#### [INPUT MATERIAL]
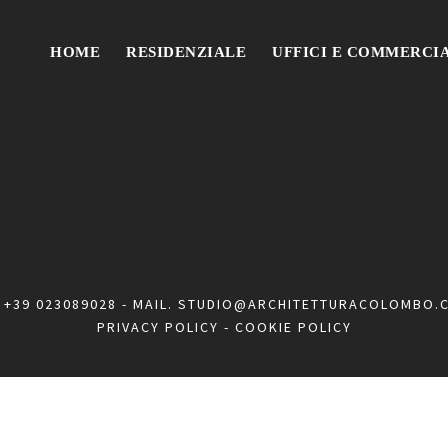
HOME
RESIDENZIALE
UFFICI E COMMERCI
.
+39 023089028
- MAIL.
STUDIO@ARCHITETTURACOLOMBO.
PRIVACY POLICY
-
COOKIE POLICY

#### [WHAT THE TASK REQUIRES]
Reproduce verbatim only the lines from the one holding "UFFICI E COMMERCI" through the end of the records.

#### [YOUR SOLUTION]
UFFICI E COMMERCI
.
+39 023089028
- MAIL.
STUDIO@ARCHITETTURACOLOMBO.
PRIVACY POLICY
-
COOKIE POLICY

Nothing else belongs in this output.